Agir sous surveillance (Octave Larmagnac-Matheron) convoque bien sûr Michel Foucault et son célèbre Surveiller et punir. L’album auquel cet article fait référence est Tintin et les Picaros. Il est question ici des différentes techniques de tracking. « Le 19 mars 2020, le Comité européen de la protection des données a autorisé les états membres de l’Union européenne à déployer des dispositifs exceptionnels de captation et de traitement des données pour lutter contre l’épidémie. » Ces mesures sont acceptées sans difficulté en Corée du Sud, en Chine ou en Israël. En France, elles font débat, car jugées trop intrusives et potentiellement liberticides.

Distinguer sorcellerie et science ? (Sven Ortoli) fait référence aux Sept boules de cristal, l’album dont Le Temple du soleil est la suite. Le philosophe convoqué ici est l’Autrichien Karl Popper et son livre de 1945 La Société ouverte et ses ennemis. Les sept ethnologues de l’expédition Sanders-Hardmuth sont victimes de manœuvres de sorcellerie, qui disparaîtront quand l’Inca détruira, à la demande de Tintin, les statuettes qui servent à leur envoûtement. Il est fait allusion ici à l’antagonisme entre pensée magique et pensée scientifique, qui rappelle étrangement la polémique autour du Pr Raoult et de la chloroquine.

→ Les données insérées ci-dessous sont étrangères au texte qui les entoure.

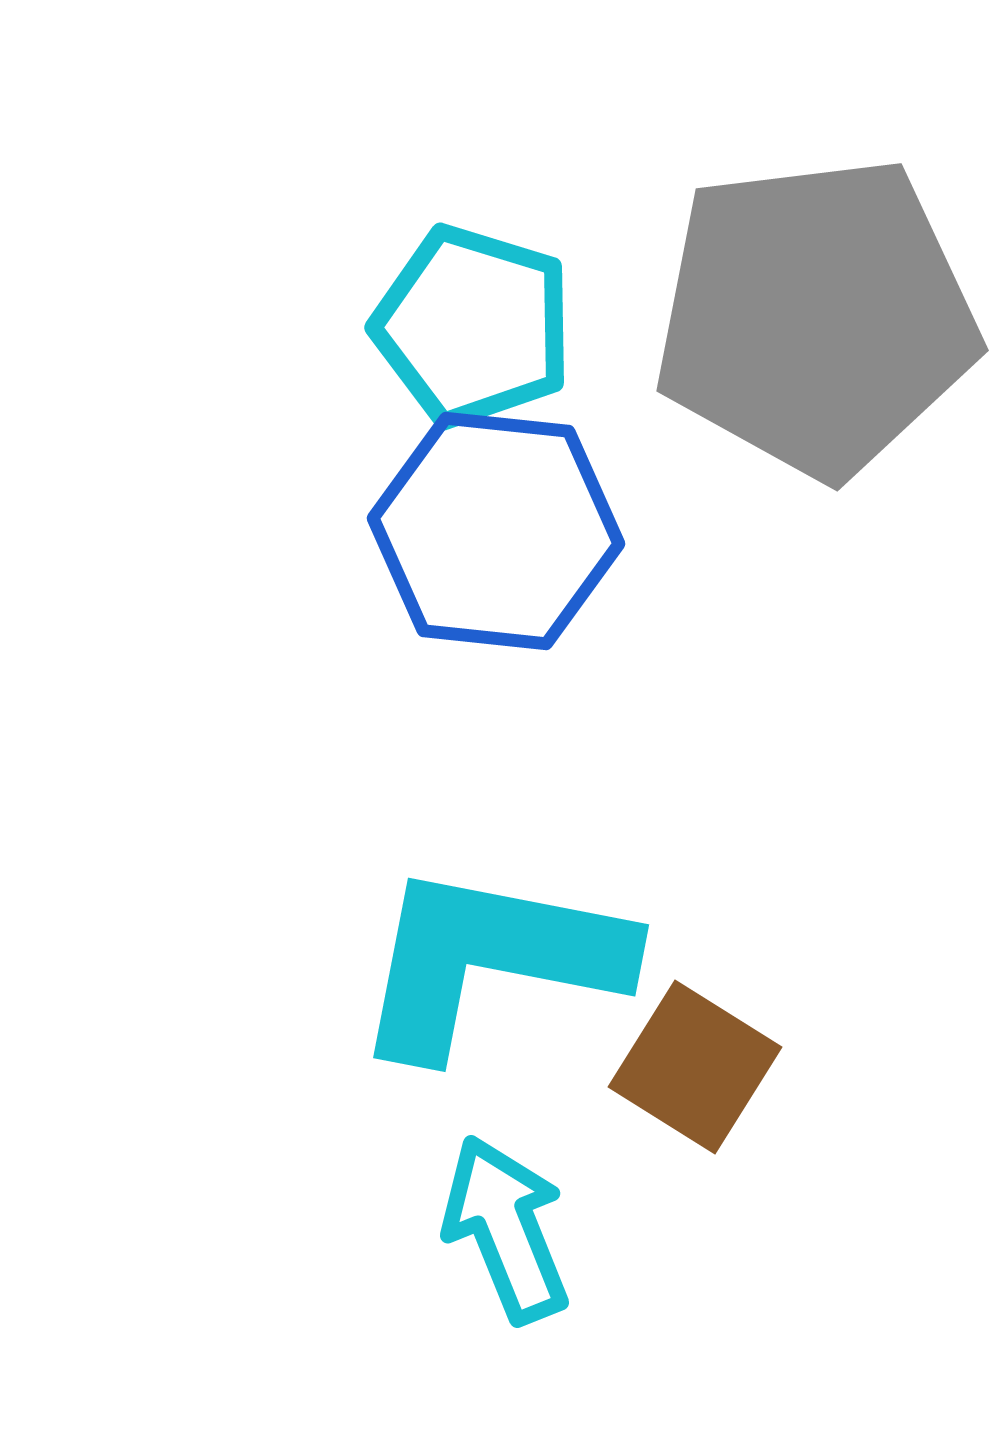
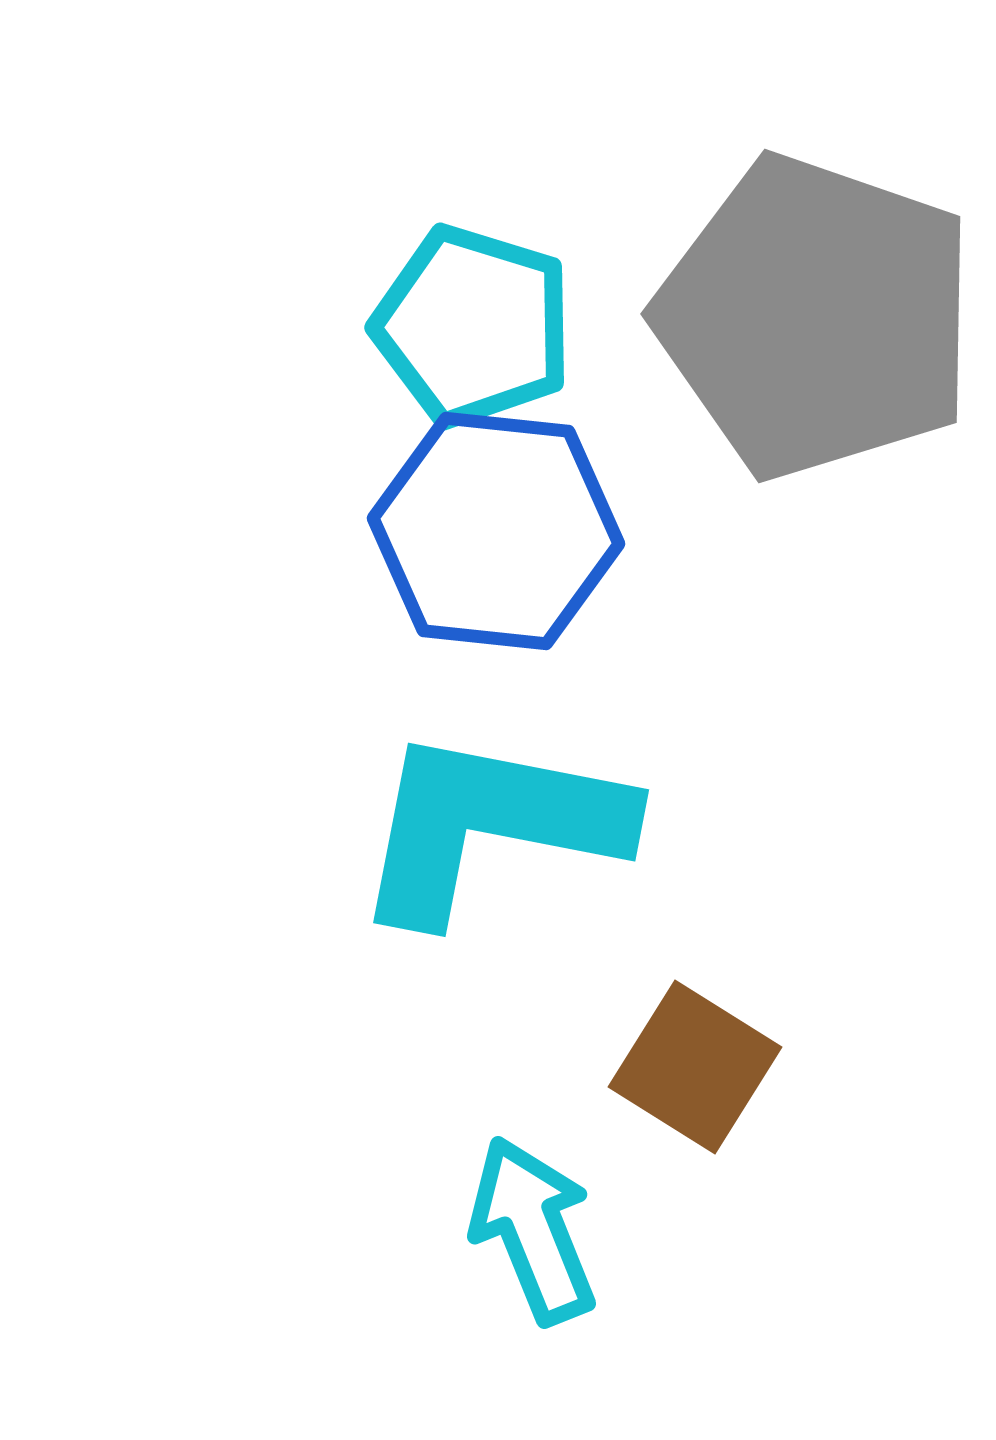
gray pentagon: rotated 26 degrees clockwise
cyan L-shape: moved 135 px up
cyan arrow: moved 27 px right, 1 px down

Pour Karl Popper, le principe de réfutabilité (falsificability en anglais) est le critère de démarcation entre science et métaphysique, autrement dit entre science et non-science, Popper l’a développé dans un livre de 1934, traduit en français seulement en 1973, Logique de la découverte scientifique. Depuis que j’ai pris connaissance de ce principe, il y a une bonne vingtaine d’années, c’est le concept philosophique qui m’a le plus marqué, car il va à l’encontre de la tendance naturelle que nous avons de penser que le but des scientifiques est de démontrer qu’ils ont raison. Einstein a passé une grande partie de sa vie à imaginer des expériences qui viendraient invalider sa théorie de la relativité. Et, pour l’instant, elle est toujours valide.

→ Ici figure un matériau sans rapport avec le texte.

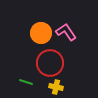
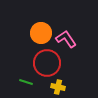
pink L-shape: moved 7 px down
red circle: moved 3 px left
yellow cross: moved 2 px right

Mais je ne pense pas que ce principe s’applique à la polémique dont on parle, où il est question de tester l’efficacité d’un médicament contre une maladie, ici le Covid-19. La réfutabilité s’applique en réalité aux théories, dont on cherche à savoir si elles sont scientifiques ou pas. L’homéopathie, par exemple, est une théorie médicale dont il serait intéressant de chercher à savoir si ses trois principes fondateurs sont réfutables ou pas. En revanche, je ne crois pas qu’il soit possible d’arriver à démontrer, par une étude randomisée sérieuse, que l’homéopathie est efficace. Chercher à vérifier si l’homéopathie fonctionne est une chose, savoir si elle est fondée sur une théorie scientifique sérieuse en est une autre.

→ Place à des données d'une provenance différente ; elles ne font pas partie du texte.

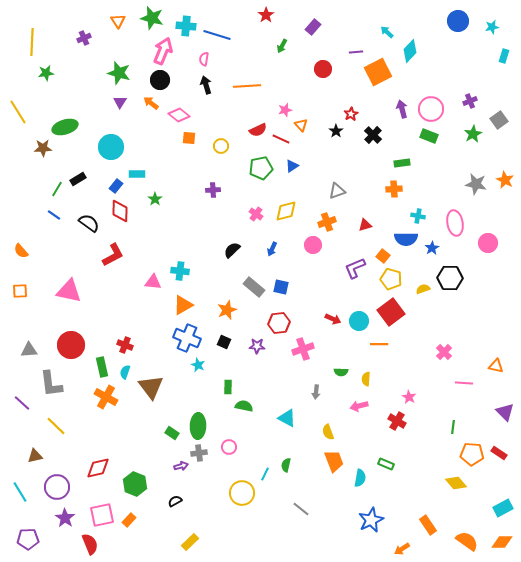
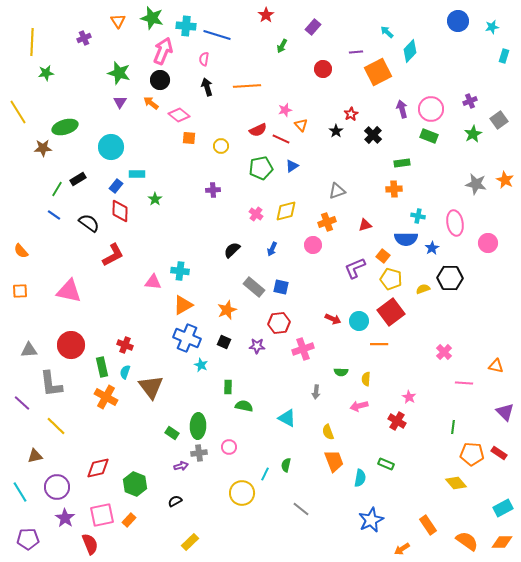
black arrow at (206, 85): moved 1 px right, 2 px down
cyan star at (198, 365): moved 3 px right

Le terme réfutabilité me ramène régulièrement au titre que le grand Alexandre Vialatte avait donné à un recueil de ses chroniques hebdomadaires au journal La Montagne : L’éléphant est irréfutable. Je n’en connais pas de plus absurde ni de plus drôle.

Je crois bien que je vais relire le livre que Michelle-Irène Brudny a consacré en 2002 à Karl Popper - Un philosophe heureux.

Ne pas trop écouter les prophètes de malheur (Sven Ortoli) fait référence à L’Étoile mystérieuse. C’est Le Principe Responsabilité du philosophe allemand Hans Jonas (1903 – 1993) qui est évoqué ici. Selon lui, « La prophétie du malheur est faite pour éviter qu’elle ne se réalise ; et se gausser ultérieurement d’éventuels sonneurs d’alarme en leur rappelant que le pire ne s’est pas réalisé serait le comble de l’injustice ; il se peut que leur impair soit leur mérite. »

Interview sympathique de la comédienne Ariane Ascaride. À la question « quelle sera la première chose que vous ferez à la fin du confinement ? », elle répond avec beaucoup d’humour et de franchise : « me bourrer la gueule ! ». Et moi, que ferai-je à ce moment-là ? Je ne le sais pas encore.

En attendant cette échéance lointaine, je m’inquiète de la situation de mon hôpital. Comment vais-je le retrouver après 48 heures d’absence ? C’était déjà la question que je me posais dimanche dernier. De deux choses l’une : ou bien notre situation n’a pas vraiment évolué, et ce n’est peut-être plus la peine de tenir ce journal ; ou bien tout a changé, et je n’aurais peut-être plus le temps nécessaire à consacrer à ma page d’écriture quotidienne.

Mais, quoi qu’il en soit, j'ai décidé d'arrêter de publier ce journal sur mon blog.